The 3D-RoPE grouped conditioning design may be applicable to any scenario requiring the model to distinguish among multiple reference images.
The large-to-small VLM distillation pipeline is a valuable reference for the industry in building low-cost annotation pipelines.
Framing VTON as structured image editing suggests that VTON training data could in turn be used to train general image editing models.

Rating¶

Novelty: ⭐⭐⭐⭐ — The application of temporal self-reference to DiT, 3D-RoPE grouped conditioning, and the VLM distillation style system are each novel; overall the work is an elegant combination of existing techniques.

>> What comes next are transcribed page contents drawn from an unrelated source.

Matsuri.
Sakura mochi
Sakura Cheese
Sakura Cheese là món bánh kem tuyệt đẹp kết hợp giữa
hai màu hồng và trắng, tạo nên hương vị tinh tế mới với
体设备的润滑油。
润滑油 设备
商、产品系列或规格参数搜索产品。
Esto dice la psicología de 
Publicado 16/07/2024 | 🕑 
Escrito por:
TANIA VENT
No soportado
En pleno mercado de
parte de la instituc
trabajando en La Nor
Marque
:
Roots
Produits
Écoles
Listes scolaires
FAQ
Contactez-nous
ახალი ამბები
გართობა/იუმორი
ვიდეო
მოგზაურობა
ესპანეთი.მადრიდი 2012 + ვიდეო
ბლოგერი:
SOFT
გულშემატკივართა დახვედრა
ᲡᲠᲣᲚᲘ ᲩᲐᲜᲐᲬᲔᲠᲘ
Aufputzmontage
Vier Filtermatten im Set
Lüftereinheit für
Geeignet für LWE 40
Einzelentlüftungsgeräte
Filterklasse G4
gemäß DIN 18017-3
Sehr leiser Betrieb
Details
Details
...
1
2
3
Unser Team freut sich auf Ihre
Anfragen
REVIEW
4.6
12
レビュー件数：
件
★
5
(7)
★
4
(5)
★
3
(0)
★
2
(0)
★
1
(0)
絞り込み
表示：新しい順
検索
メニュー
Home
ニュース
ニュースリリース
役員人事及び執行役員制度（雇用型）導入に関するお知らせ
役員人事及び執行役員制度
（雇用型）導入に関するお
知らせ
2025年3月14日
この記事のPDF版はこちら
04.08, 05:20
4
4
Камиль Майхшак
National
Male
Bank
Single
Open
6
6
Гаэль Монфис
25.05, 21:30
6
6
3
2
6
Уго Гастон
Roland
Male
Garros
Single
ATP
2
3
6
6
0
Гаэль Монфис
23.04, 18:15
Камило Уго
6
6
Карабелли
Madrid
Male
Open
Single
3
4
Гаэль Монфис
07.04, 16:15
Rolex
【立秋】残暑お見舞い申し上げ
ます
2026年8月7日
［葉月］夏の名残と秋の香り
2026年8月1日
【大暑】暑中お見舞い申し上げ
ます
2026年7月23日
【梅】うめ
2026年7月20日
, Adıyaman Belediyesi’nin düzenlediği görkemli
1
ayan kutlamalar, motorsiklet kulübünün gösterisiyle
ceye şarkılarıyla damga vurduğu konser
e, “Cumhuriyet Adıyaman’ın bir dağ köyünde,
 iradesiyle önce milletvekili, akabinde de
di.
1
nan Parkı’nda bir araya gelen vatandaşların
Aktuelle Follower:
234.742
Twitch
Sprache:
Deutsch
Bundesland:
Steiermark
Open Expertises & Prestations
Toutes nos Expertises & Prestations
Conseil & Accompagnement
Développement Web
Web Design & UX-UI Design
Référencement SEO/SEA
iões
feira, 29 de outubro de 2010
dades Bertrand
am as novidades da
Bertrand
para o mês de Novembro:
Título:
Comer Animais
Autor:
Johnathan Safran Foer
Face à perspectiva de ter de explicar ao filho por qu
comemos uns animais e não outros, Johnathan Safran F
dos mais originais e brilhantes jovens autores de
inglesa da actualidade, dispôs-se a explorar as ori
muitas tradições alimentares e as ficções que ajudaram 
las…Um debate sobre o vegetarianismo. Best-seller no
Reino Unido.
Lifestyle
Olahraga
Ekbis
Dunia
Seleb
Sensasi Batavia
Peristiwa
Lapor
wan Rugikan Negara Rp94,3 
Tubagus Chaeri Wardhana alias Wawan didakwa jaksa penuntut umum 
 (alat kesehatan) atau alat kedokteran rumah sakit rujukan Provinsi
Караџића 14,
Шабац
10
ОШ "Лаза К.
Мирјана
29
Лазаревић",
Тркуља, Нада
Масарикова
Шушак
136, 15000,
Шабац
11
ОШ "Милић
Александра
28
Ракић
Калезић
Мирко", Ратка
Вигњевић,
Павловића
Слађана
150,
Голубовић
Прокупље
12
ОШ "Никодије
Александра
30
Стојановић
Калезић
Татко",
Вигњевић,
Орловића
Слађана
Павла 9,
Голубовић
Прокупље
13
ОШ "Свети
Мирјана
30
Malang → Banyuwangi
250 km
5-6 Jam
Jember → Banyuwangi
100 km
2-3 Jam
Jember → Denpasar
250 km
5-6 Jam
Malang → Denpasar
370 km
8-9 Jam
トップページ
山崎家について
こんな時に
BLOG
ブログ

Experimental Thoroughness: ⭐⭐⭐⭐⭐ — Evaluation across three datasets (VITON-HD, DressCode, in-the-wild), comprehensive comparison with both VTON methods and general editing models, ablation studies covering all key design components, and a user study against commercial products.
Writing Quality: ⭐⭐⭐⭐ — System design is explained clearly with rich figures and tables; some formula notation definitions could be made more concise.
Value: ⭐⭐⭐⭐ — An industrially oriented practical framework; multiple technical designs are transferable to other conditional generation tasks.